Da ragazzini spesso si gioca ad indovinare i versi degli animali e i suoni prodotti dagli oggetti. Da adulti ci si può chiedere se è possibile creare un’opera d’arte (sonora) a partire dal movimento in acqua di un pesce o dall’elettricità che passa attraverso una lampadina. Per Fabio e Bernardo, in arte Quiet Ensemble, la risposta è sempre sì: i suoni sono ovunque così come esiste un modo per trasformarli in qualcosa che un pubblico può vedere, sentire e apprezzare. Il prossimo 28 novembre, al Macro Testaccio, saranno ospiti del Romaeuropa con un’orchestra di luci, neon e fari: The Enlightenment. Ci siamo fatti raccontare come funziona un spettacolo del genere e già che c’eravamo, li abbiamo intervistati.

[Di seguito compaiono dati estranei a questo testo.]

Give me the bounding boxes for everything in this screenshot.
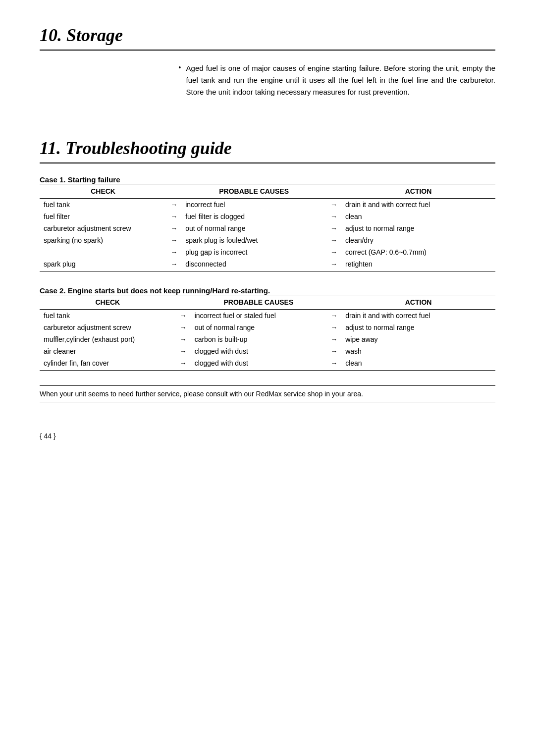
storage-divider	[40, 50, 495, 51]
case1-header-causes: PROBABLE CAUSES	[181, 184, 326, 199]
case2-check-1: carburetor adjustment screw	[40, 322, 176, 333]
footer-note: When your unit seems to need further ser…	[40, 385, 495, 402]
case1-action-5: retighten	[341, 258, 495, 271]
case1-arrow1-2: →	[166, 222, 181, 234]
case2-action-1: adjust to normal range	[341, 322, 495, 333]
case2-title: Case 2. Engine starts but does not keep …	[40, 286, 495, 295]
case2-header-action: ACTION	[341, 295, 495, 310]
troubleshooting-divider	[40, 162, 495, 163]
case1-header-check: CHECK	[40, 184, 166, 199]
storage-bullet-text: Aged fuel is one of major causes of engi…	[186, 62, 495, 98]
storage-section: 10. Storage • Aged fuel is one of major …	[40, 25, 495, 98]
case1-header-arrow1	[166, 184, 181, 199]
case1-action-2: adjust to normal range	[341, 222, 495, 234]
case1-arrow2-2: →	[326, 222, 341, 234]
case1-check-5: spark plug	[40, 258, 166, 271]
case1-cause-2: out of normal range	[181, 222, 326, 234]
troubleshooting-section: 11. Troubleshooting guide Case 1. Starti…	[40, 138, 495, 402]
case1-action-1: clean	[341, 211, 495, 222]
case2-arrow1-2: →	[176, 333, 191, 345]
case2-arrow2-4: →	[326, 357, 341, 371]
case2-action-2: wipe away	[341, 333, 495, 345]
troubleshooting-title: 11. Troubleshooting guide	[40, 138, 495, 159]
case2-cause-4: clogged with dust	[191, 357, 327, 371]
case1-arrow2-1: →	[326, 211, 341, 222]
case1-table: CHECK PROBABLE CAUSES ACTION fuel tank →…	[40, 184, 495, 271]
table-row: sparking (no spark) → spark plug is foul…	[40, 234, 495, 246]
case2-arrow2-1: →	[326, 322, 341, 333]
case1-action-3: clean/dry	[341, 234, 495, 246]
case1-arrow2-0: →	[326, 199, 341, 211]
table-row: fuel filter → fuel filter is clogged → c…	[40, 211, 495, 222]
case2-action-3: wash	[341, 345, 495, 357]
case1-arrow1-5: →	[166, 258, 181, 271]
case1-arrow2-3: →	[326, 234, 341, 246]
case1-check-3: sparking (no spark)	[40, 234, 166, 246]
case2-action-0: drain it and with correct fuel	[341, 310, 495, 322]
case2-container: Case 2. Engine starts but does not keep …	[40, 286, 495, 371]
case1-check-4	[40, 246, 166, 258]
case1-cause-5: disconnected	[181, 258, 326, 271]
case2-arrow2-0: →	[326, 310, 341, 322]
case2-header-arrow2	[326, 295, 341, 310]
case2-header-row: CHECK PROBABLE CAUSES ACTION	[40, 295, 495, 310]
case1-check-1: fuel filter	[40, 211, 166, 222]
storage-title: 10. Storage	[40, 25, 495, 46]
case2-header-check: CHECK	[40, 295, 176, 310]
table-row: fuel tank → incorrect fuel → drain it an…	[40, 199, 495, 211]
case2-arrow2-3: →	[326, 345, 341, 357]
table-row: air cleaner → clogged with dust → wash	[40, 345, 495, 357]
case2-check-2: muffler,cylinder (exhaust port)	[40, 333, 176, 345]
storage-bullet-item: • Aged fuel is one of major causes of en…	[178, 62, 495, 98]
case1-cause-0: incorrect fuel	[181, 199, 326, 211]
case2-arrow1-1: →	[176, 322, 191, 333]
case2-cause-2: carbon is built-up	[191, 333, 327, 345]
case1-arrow1-0: →	[166, 199, 181, 211]
case1-check-2: carburetor adjustment screw	[40, 222, 166, 234]
case2-arrow1-4: →	[176, 357, 191, 371]
case2-arrow1-3: →	[176, 345, 191, 357]
case1-cause-3: spark plug is fouled/wet	[181, 234, 326, 246]
case1-header-arrow2	[326, 184, 341, 199]
case1-header-action: ACTION	[341, 184, 495, 199]
table-row: carburetor adjustment screw → out of nor…	[40, 322, 495, 333]
case1-arrow1-4: →	[166, 246, 181, 258]
case1-action-0: drain it and with correct fuel	[341, 199, 495, 211]
case2-arrow2-2: →	[326, 333, 341, 345]
table-row: muffler,cylinder (exhaust port) → carbon…	[40, 333, 495, 345]
case1-check-0: fuel tank	[40, 199, 166, 211]
case1-arrow2-5: →	[326, 258, 341, 271]
case2-cause-1: out of normal range	[191, 322, 327, 333]
case1-header-row: CHECK PROBABLE CAUSES ACTION	[40, 184, 495, 199]
case2-cause-0: incorrect fuel or staled fuel	[191, 310, 327, 322]
table-row: → plug gap is incorrect → correct (GAP: …	[40, 246, 495, 258]
table-row: cylinder fin, fan cover → clogged with d…	[40, 357, 495, 371]
case2-arrow1-0: →	[176, 310, 191, 322]
case2-header-causes: PROBABLE CAUSES	[191, 295, 327, 310]
case1-action-4: correct (GAP: 0.6~0.7mm)	[341, 246, 495, 258]
case1-arrow2-4: →	[326, 246, 341, 258]
case2-header-arrow1	[176, 295, 191, 310]
table-row: carburetor adjustment screw → out of nor…	[40, 222, 495, 234]
case2-action-4: clean	[341, 357, 495, 371]
table-row: fuel tank → incorrect fuel or staled fue…	[40, 310, 495, 322]
page-number: { 44 }	[40, 432, 495, 440]
table-row: spark plug → disconnected → retighten	[40, 258, 495, 271]
case2-check-3: air cleaner	[40, 345, 176, 357]
case1-title: Case 1. Starting failure	[40, 175, 495, 184]
case1-cause-4: plug gap is incorrect	[181, 246, 326, 258]
bullet-dot: •	[178, 63, 181, 72]
case2-cause-3: clogged with dust	[191, 345, 327, 357]
case2-check-0: fuel tank	[40, 310, 176, 322]
case2-check-4: cylinder fin, fan cover	[40, 357, 176, 371]
case1-arrow1-3: →	[166, 234, 181, 246]
case1-container: Case 1. Starting failure CHECK PROBABLE …	[40, 175, 495, 271]
storage-content: • Aged fuel is one of major causes of en…	[178, 62, 495, 98]
case1-cause-1: fuel filter is clogged	[181, 211, 326, 222]
case1-arrow1-1: →	[166, 211, 181, 222]
case2-table: CHECK PROBABLE CAUSES ACTION fuel tank →…	[40, 295, 495, 371]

Zero: Iniziamo dalle presentazionii
Bernardo: Bernardo, nato 32 anni fa a Volterra, un piccolo paese medievale dove ci sono praticamente tre cose: il carcere, l’ospedale psichiatrico e il teatro.
Fabio: Fabio, Napoli, 1985 d.C.
Vi ricordate quando vi siete conosciuti e quando avete deciso di lavorare assieme?
B: Ci siamo conosciuti il giorno stesso in cui abbiamo cominciato a lavorare insieme, non lo abbiamo veramente „scelto“… Ci siamo ritrovati a far parte in un collettivo da cui successivamente ci siamo staccati.
F: Ci siamo conosciuti un anno prima di cominciare il progetto Quiet, eravamo in un teatro e con altre persone abbiamo provato a lavorare su alcuni progetti. Entrambi arrivavamo da esperienze formative intense, ed era il momento giusto per iniziare un nuovo percorso personale, mettendo in campo le nozioni apprese, sperimentando e cercando un nostro linguaggio. Durante quel periodo sono nate le radici del progetto Quiet che ha preso forma l’anno successivo. Stiamo quindi iniziando il nostro settimo anno di attività insieme e incredibilmente ancora ci sopportiamo.
Qual’è stato il primo lavoro a nome Quiet Ensemble? Lo avete riproposto negli anni o è rimasto nel cassetto?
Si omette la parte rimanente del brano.